=== EXERCISE ===
Where the word "garantizar" appears in a line of the entries below, count that line and give the total alone.

*** INFORMATION Section Begins ***

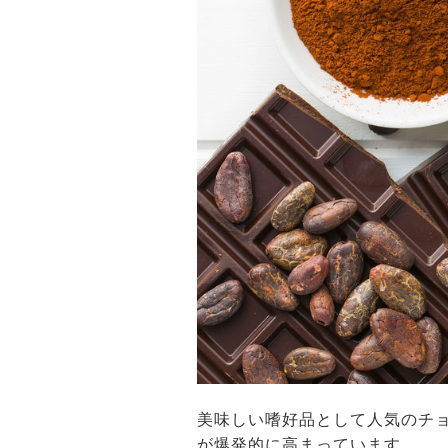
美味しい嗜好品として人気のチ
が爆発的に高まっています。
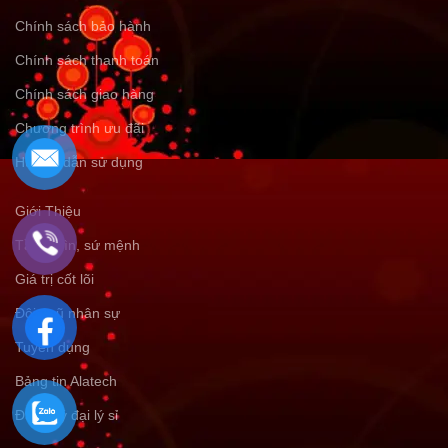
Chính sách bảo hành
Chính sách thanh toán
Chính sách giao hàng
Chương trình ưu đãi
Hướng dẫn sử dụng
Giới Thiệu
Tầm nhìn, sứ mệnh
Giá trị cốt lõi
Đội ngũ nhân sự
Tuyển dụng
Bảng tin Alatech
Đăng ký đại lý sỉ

*** INFORMATION Section Ends ***
*** INFORMATION Section Begins ***

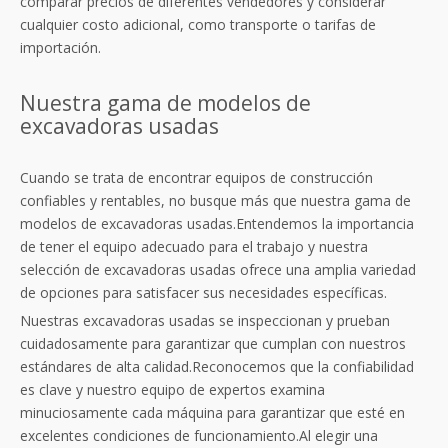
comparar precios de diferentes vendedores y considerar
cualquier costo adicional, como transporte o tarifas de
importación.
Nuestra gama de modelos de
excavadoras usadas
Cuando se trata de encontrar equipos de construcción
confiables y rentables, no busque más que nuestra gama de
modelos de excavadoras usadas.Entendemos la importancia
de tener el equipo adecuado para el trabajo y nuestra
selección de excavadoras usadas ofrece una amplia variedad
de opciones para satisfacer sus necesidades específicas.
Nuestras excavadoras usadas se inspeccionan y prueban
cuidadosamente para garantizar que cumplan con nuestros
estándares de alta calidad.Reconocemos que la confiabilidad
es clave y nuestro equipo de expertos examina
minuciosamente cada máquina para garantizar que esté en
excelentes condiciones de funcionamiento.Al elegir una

*** INFORMATION Section Ends ***
*** INFORMATION Section Begins ***

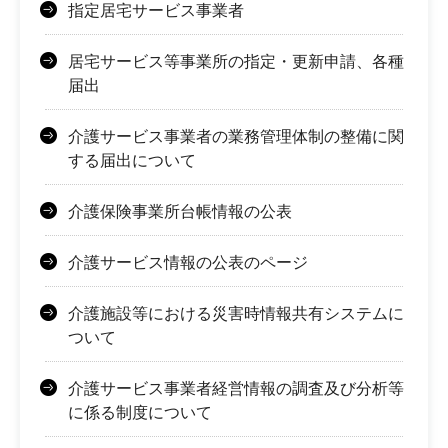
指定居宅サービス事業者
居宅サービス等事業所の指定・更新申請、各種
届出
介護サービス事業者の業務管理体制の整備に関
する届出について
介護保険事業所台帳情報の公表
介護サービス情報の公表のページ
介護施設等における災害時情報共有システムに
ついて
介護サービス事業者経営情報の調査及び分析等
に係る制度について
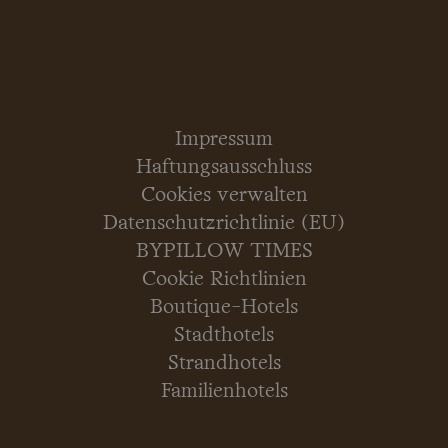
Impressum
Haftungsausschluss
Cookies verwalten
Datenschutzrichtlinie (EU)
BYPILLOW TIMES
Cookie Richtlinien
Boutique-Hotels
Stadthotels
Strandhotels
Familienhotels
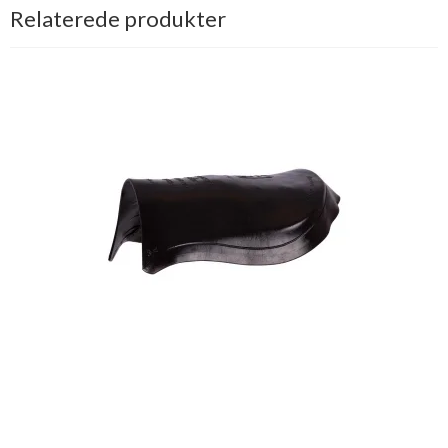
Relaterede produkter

*** INFORMATION Section Ends ***

=== SOLUTION FOR THIS TASK ===
2